They can when they set their egos aside. Editors and writers deny their discord is ego-driven. But writers complain about text changes, which often are necessary. And editors routinely revise text without considering the writer’s intent, style or right to discuss changes.
Writers who bristle at the thought of someone “touching” their text and editors who rewrite for the sake of rewriting suffer from “ego interference.”
Writers and editors can get along when they start acting like partners instead of competitors. Their shared goal is producing great content for readers — the people who matter most in this business. And they understand and respect each other’s role in the process.
How to Get Along
Do the mechanical fixes: flag typos, misspellings, grammatical errors and syntax problems. On substance and word choice, talk with the writer before you edit. Find out the writer’s intention for handling a topic a certain way or setting a particular tone. Share your ideas for rewrites that make the text more engaging and easier to read. Ask the writer to clarify confusing concepts, words or phrases.
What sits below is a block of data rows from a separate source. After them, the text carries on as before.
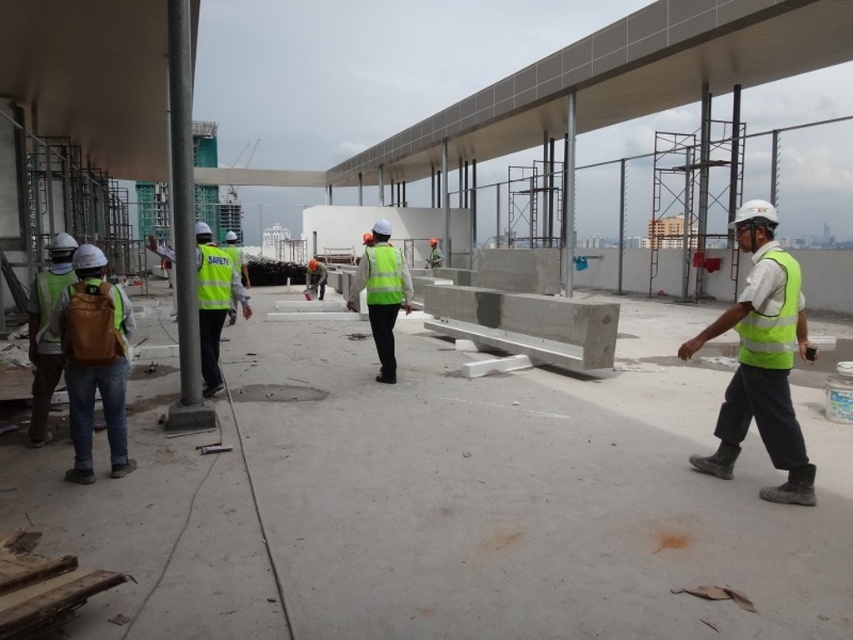 Question: Does yellow reflective safety vest at right appear over yellow reflective safety vest at center?

Choices:
 (A) no
 (B) yes

Answer: (A)

Question: Which point is farther to the camera?

Choices:
 (A) (793, 502)
 (B) (369, 276)
 (C) (62, 269)

Answer: (B)

Question: Does reflective yellow safety vest at left lie in front of green reflective vest at center?

Choices:
 (A) yes
 (B) no

Answer: (A)

Question: Which object appears closest to the camera in this image?

Choices:
 (A) brown fabric vest at left
 (B) yellow reflective safety vest at center
 (C) yellow reflective vest at left

Answer: (A)

Question: Is yellow reflective vest at left positioned behind yellow reflective safety vest at right?

Choices:
 (A) yes
 (B) no

Answer: (A)

Question: Which of the following is the closest to the observer?

Choices:
 (A) brown fabric backpack at left
 (B) yellow reflective vest at left

Answer: (A) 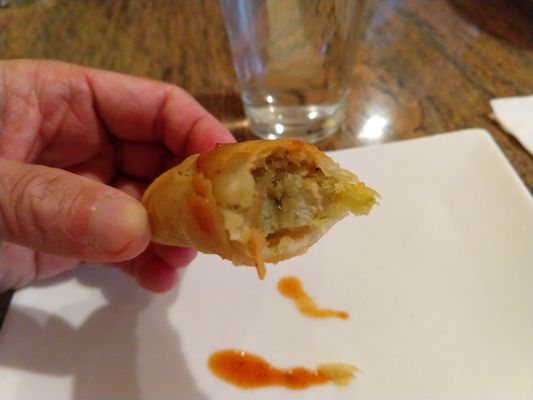 Where is `empty glass`? empty glass is located at coordinates (317, 53). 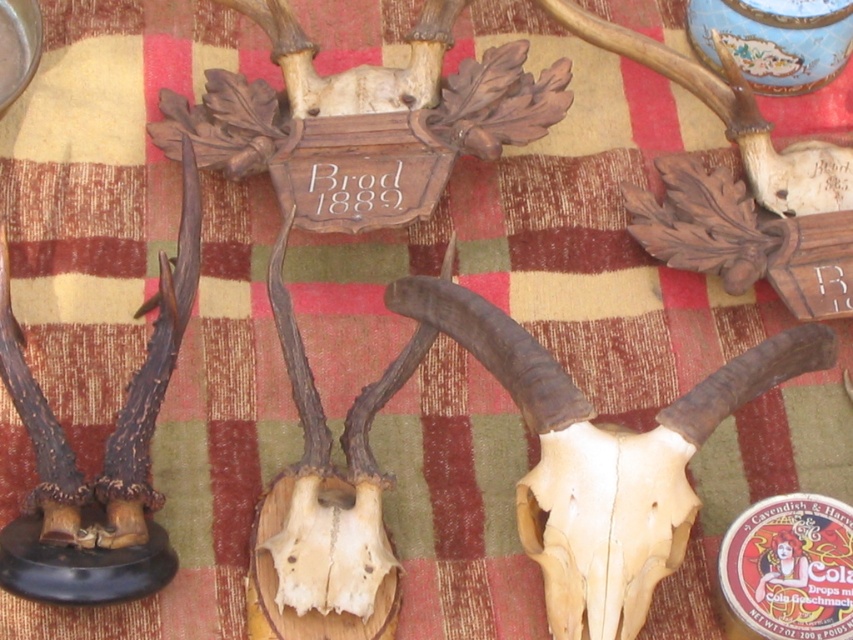 You are standing in front of a display of animal skulls and antlers. You notice two points marked on the image at coordinates point (576, 513) and point (564, 474). Which point is closer to you?

Point (576, 513) is in front of point (564, 474), so it is closer to you. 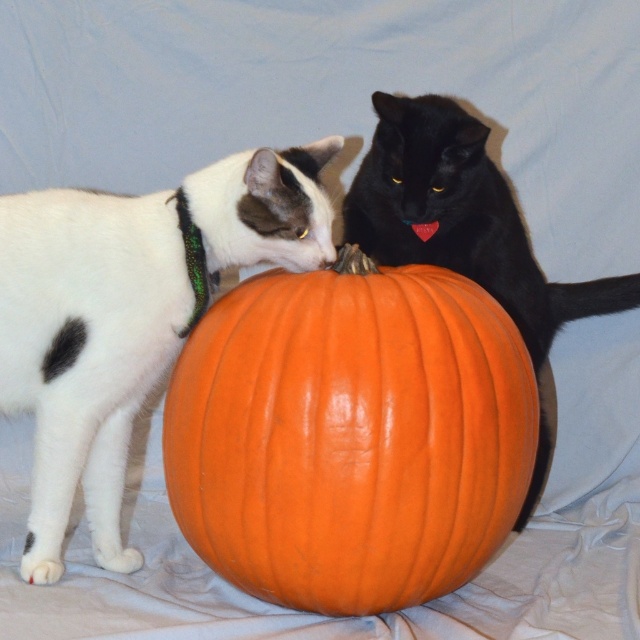 Question: Can you confirm if orange matte pumpkin at center is thinner than white matte fur cat at left?

Choices:
 (A) yes
 (B) no

Answer: (B)

Question: Which of these objects is positioned farthest from the orange matte pumpkin at center?

Choices:
 (A) white matte fur cat at left
 (B) black glossy cat at center

Answer: (B)

Question: Which point is farther from the camera taking this photo?

Choices:
 (A) (184, 305)
 (B) (376, 179)

Answer: (B)

Question: Is orange matte pumpkin at center thinner than black glossy cat at center?

Choices:
 (A) yes
 (B) no

Answer: (A)

Question: Which object is the closest to the orange matte pumpkin at center?

Choices:
 (A) white matte fur cat at left
 (B) black glossy cat at center

Answer: (A)

Question: Does orange matte pumpkin at center have a lesser width compared to black glossy cat at center?

Choices:
 (A) no
 (B) yes

Answer: (B) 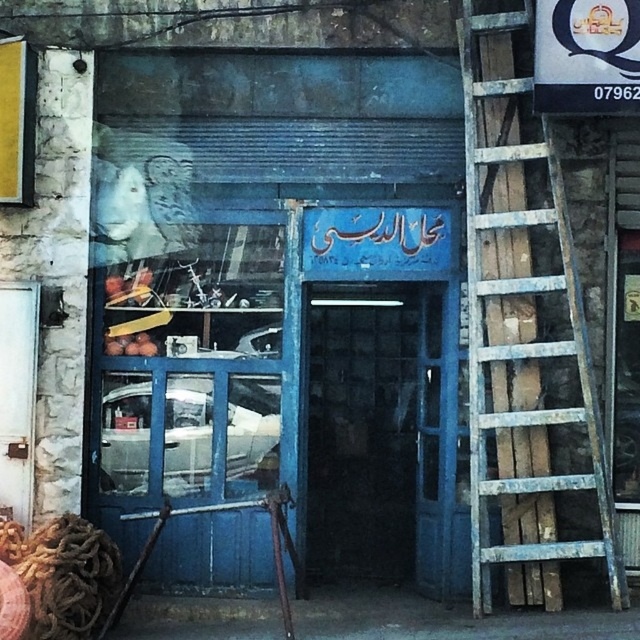 Between rusty wood ladder at right and blue glass door at center, which one is positioned higher?

Positioned higher is rusty wood ladder at right.

Does point (483, 76) come closer to viewer compared to point (433, 372)?

Yes, point (483, 76) is closer to viewer.

Is point (598, 516) positioned after point (392, 362)?

No, (598, 516) is in front of (392, 362).

In order to click on rusty wood ladder at right in this screenshot , I will do `click(518, 323)`. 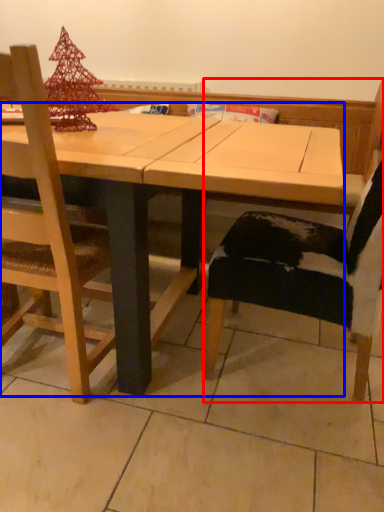 Question: Which point is further to the camera, chair (highlighted by a red box) or table (highlighted by a blue box)?

Choices:
 (A) chair
 (B) table

Answer: (B) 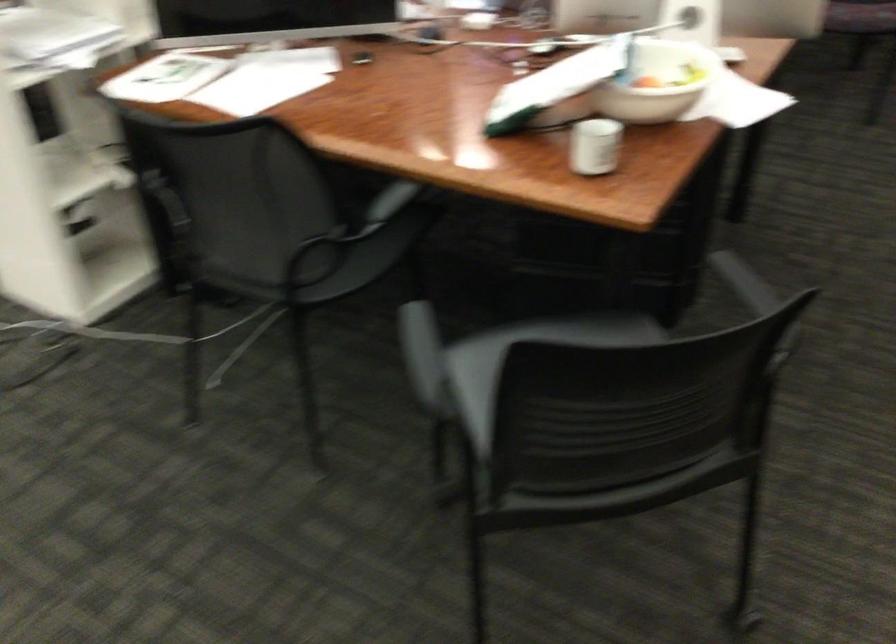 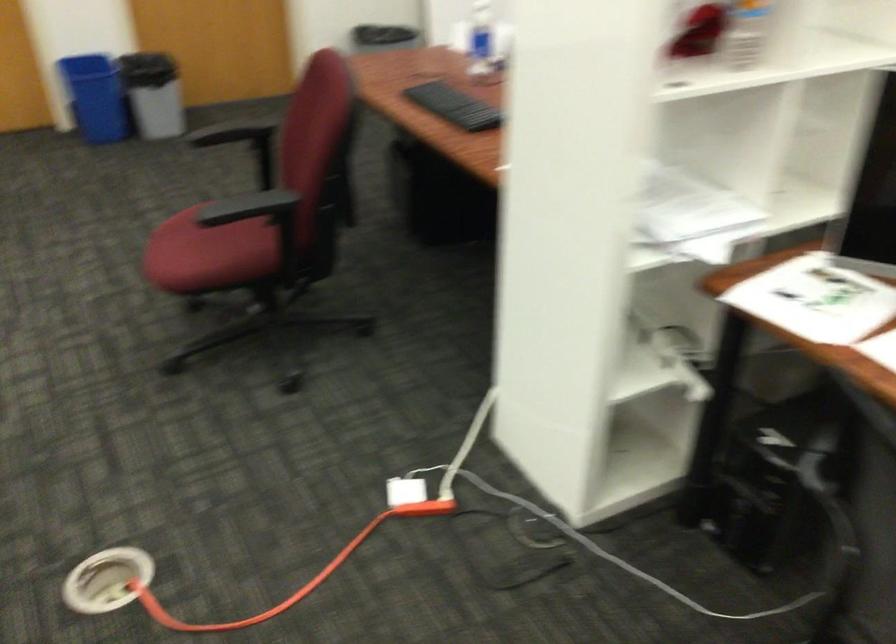 Question: The camera is either moving clockwise (left) or counter-clockwise (right) around the object. The first image is from the beginning of the video and the second image is from the end. Is the camera moving left or right when shooting the video?

Choices:
 (A) Left
 (B) Right

Answer: (B) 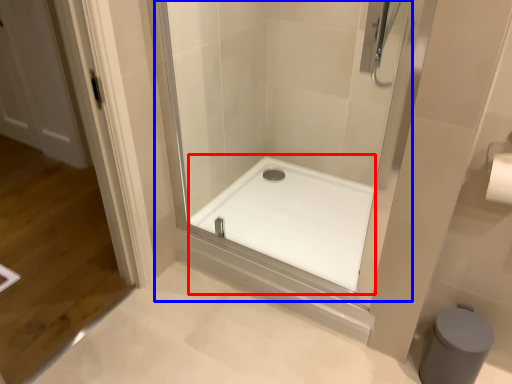 Question: Which of the following is the farthest to the observer, bath (highlighted by a red box) or shower door (highlighted by a blue box)?

Choices:
 (A) bath
 (B) shower door

Answer: (A) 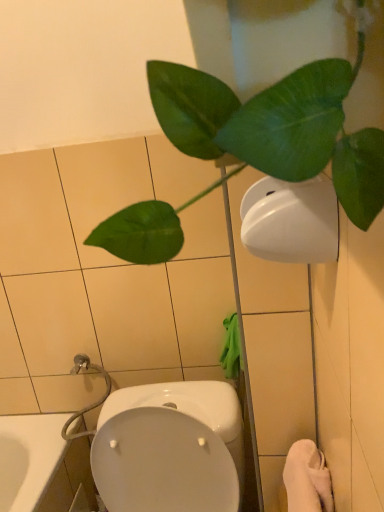 Question: Is white soft towel at lower right shorter than white glossy toilet at lower center?

Choices:
 (A) yes
 (B) no

Answer: (A)

Question: Is there a large distance between white soft towel at lower right and white glossy toilet at lower center?

Choices:
 (A) no
 (B) yes

Answer: (A)

Question: Would you say white glossy toilet at lower center is part of white soft towel at lower right's contents?

Choices:
 (A) yes
 (B) no

Answer: (B)

Question: Could you tell me if white soft towel at lower right is facing white glossy toilet at lower center?

Choices:
 (A) yes
 (B) no

Answer: (B)

Question: Is white soft towel at lower right behind white glossy toilet at lower center?

Choices:
 (A) no
 (B) yes

Answer: (A)

Question: Considering the positions of point (256, 161) and point (309, 454), is point (256, 161) closer or farther from the camera than point (309, 454)?

Choices:
 (A) closer
 (B) farther

Answer: (A)

Question: Considering their positions, is green matte leafy plant at upper right located in front of or behind white soft towel at lower right?

Choices:
 (A) front
 (B) behind

Answer: (A)

Question: From a real-world perspective, is green matte leafy plant at upper right physically located above or below white soft towel at lower right?

Choices:
 (A) above
 (B) below

Answer: (A)

Question: Is green matte leafy plant at upper right bigger or smaller than white soft towel at lower right?

Choices:
 (A) small
 (B) big

Answer: (B)

Question: From their relative heights in the image, would you say white soft towel at lower right is taller or shorter than white matte toilet paper at upper right?

Choices:
 (A) tall
 (B) short

Answer: (A)

Question: Visually, is white soft towel at lower right positioned to the left or to the right of white matte toilet paper at upper right?

Choices:
 (A) right
 (B) left

Answer: (A)

Question: Considering the positions of white soft towel at lower right and white matte toilet paper at upper right in the image, is white soft towel at lower right wider or thinner than white matte toilet paper at upper right?

Choices:
 (A) thin
 (B) wide

Answer: (B)

Question: From a real-world perspective, is white soft towel at lower right physically located above or below white matte toilet paper at upper right?

Choices:
 (A) above
 (B) below

Answer: (B)

Question: Which is correct: green matte leafy plant at upper right is inside white matte toilet paper at upper right, or outside of it?

Choices:
 (A) inside
 (B) outside

Answer: (B)

Question: From the image's perspective, relative to white matte toilet paper at upper right, is green matte leafy plant at upper right above or below?

Choices:
 (A) below
 (B) above

Answer: (B)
Get familiar with the writer’s style. This task might be easier with business writers and other nonfiction authors because their styles are usually straightforward. Fiction writers are freer to adopt a personal style, so their work is more challenging to edit. In either case, don’t impose your style preference on writers.
Write your first draft. Then leave it alone for several hours or a day, if you have the time. You’ll return to the draft with a fresh perspective. Now you can rework the text with the clarity and accuracy every good piece of writing should have.
Pretend you’re a stage actor and your editor is the director. If the “director” feels the need to “prep” you before you “go on stage” — that is, before the rest of the world sees your work and all its imperfections — let it happen.
Editors make writers look good and writers make editors’ work easier when both cooperate. So, yes, writers and editors really can get along.